I've never needed it.


----------



## Mike Bertelson (Jan 24, 2007)

dpeters11 said:


> Which is 15 minutes longer than you can get from Apple, at least easily.
> 
> Still not going to be a popular change.


Actually, I think the current policy at Apple is 90 days.

http://seekingalpha.com/article/128039-apples-iphone-app-refund-policies-unfair-to-developers
http://www.iphonefootprint.com/2009/04/how-to-claim-app-store-refund/

I thought the 24 hours was kinda short but 15 minutes is insane. I guess I'll be very, very pickey about getting apps for my Captivate. :shrug:

Mike


----------



## RasputinAXP (Jan 23, 2008)

Apple is wary about giving the refund.

I think 15 minutes is way too short, and I thought 24 hours was crazy.

I'd be happy with 12 hours.
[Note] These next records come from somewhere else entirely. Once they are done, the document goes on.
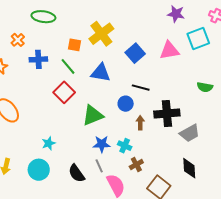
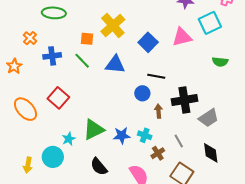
green semicircle: (205, 87) -> (220, 62), moved
red square: (64, 92) -> (58, 98), moved
green triangle: (93, 115) -> (94, 130), moved
gray line: (99, 166) -> (179, 141), moved
cyan circle: (39, 170) -> (53, 157), moved

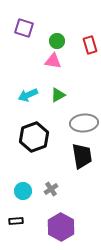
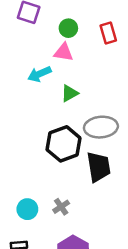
cyan arrow: (28, 95) -> (39, 74), moved
black hexagon: (34, 137) -> (64, 144), moved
Not that it affects me much anyway, but after being burned by the whole Dish Sling app debacle I'm not spending the money again.


----------



## dpeters11 (May 30, 2007)

Mike Bertelson said:


> Actually, I think the current policy at Apple is 90 days.
> 
> http://seekingalpha.com/article/128039-apples-iphone-app-refund-policies-unfair-to-developers
> http://www.iphonefootprint.com/2009/04/how-to-claim-app-store-refund/
> ...


I didn't know there was a refund policy. However, it sounded like Android refunds were very automatic. I know someone who told me he got a refund within a few minutes.

Most of the apps I buy are 99 cents to 1.99. I'm not likely to bother to try to get a refund at those prices.


----------



## Greg Alsobrook (Apr 2, 2007)

dpeters11 said:


> Which is 15 minutes longer than you can get from Apple, at least easily.
> 
> Still not going to be a popular change.


I have gotten refunds on at least 2 or 3 apps from Apple with no issue, even weeks later.


----------



## bobukcat (Dec 20, 2005)

dpeters11 said:


> I didn't know there was a refund policy. However, it sounded like Android refunds were very automatic. I know someone who told me he got a refund within a few minutes.
> 
> Most of the apps I buy are 99 cents to 1.99. I'm not likely to bother to try to get a refund at those prices.


I've refunded several Android apps and they were always very fast and completely automatic. I'll have to be sure to test any apps I buy very quickly now with the new 15 minute window. Hopefully this is something that Google reviews and extends again, I think 15 minutes is way too short.


----------